In February 2009, his restaurant holding company AWT Restaurants was placed into administration. Four restaurants closed – the Notting Grill in west London, the Barnes Grill in south-west London, together with two pubs in Henley-on-Thames, the Lamb Inn and the Greyhound. This caused the loss of 60 jobs. Worrall Thompson personally bought back the remaining Windsor Grill in Berkshire, the Kew Grill in south-west London, and a delicatessen, the Windsor Larder.

It was reported in April 2009 that Thompson's restaurant chain difficulties were the result of being "overstretched" and that his restaurants "had debts of more than £800,000 and owed 214 creditors money."

==Television==
Worrall Thompson made his first television appearance on BBC2's Food and Drink, before appearing on Ready Steady Cook from 1994. In 2001, he appeared on Lily Savage's Blankety Blank, and in 2003, he appeared in the second series of I'm a Celebrity... Get Me Out of Here!, which led to him replacing Gregg Wallace as the host of BBC2's Saturday Kitchen. The show moved to BBC1 to replace Saturday morning children's television. He later presented the ITV series Saturday Cooks. The show was renamed Daily Cooks Challenge for the prime-time series which he also presented. He represented the Midlands and East of England in series one of the BBC's Great British Menu, but was defeated by Galton Blackiston. He was also on the mini series Trawlermen: Celebs at Sea, in 2019.
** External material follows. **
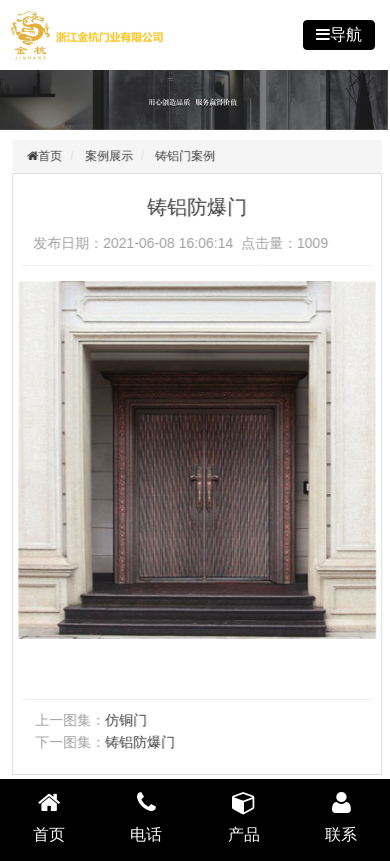  I want to click on 首页, so click(52, 156).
He was the first ever contestant to score a 100-point correct answer on Pointless during his appearance on Pointless Celebrities in 2013.

==Awards and honours==
Worrall Thompson has won the Mouton Rothschild Menu Competition, and the Meilleur Ouvrier de Grande Bretagne (MOGB).

==Personal life==

Worrall Thompson married Jill Thompson when he was 26; the couple divorced five years later. In 1983, he married an Australian, Militza Millar. The couple had two children and divorced. Since 1996, he has been married to his third wife, Jacinta Shiel. The couple live in High Wycombe and have two children. He is a patron of FOREST, a UK-based, tobacco industry-financed lobby opposing government regulation of tobacco and ASH. In February 2010, in a feature for Radio 4's Woman's Hour, he said that he had given up smoking.

He has been involved in fundraising for the Conservative Party and supported British withdrawal from the European Union.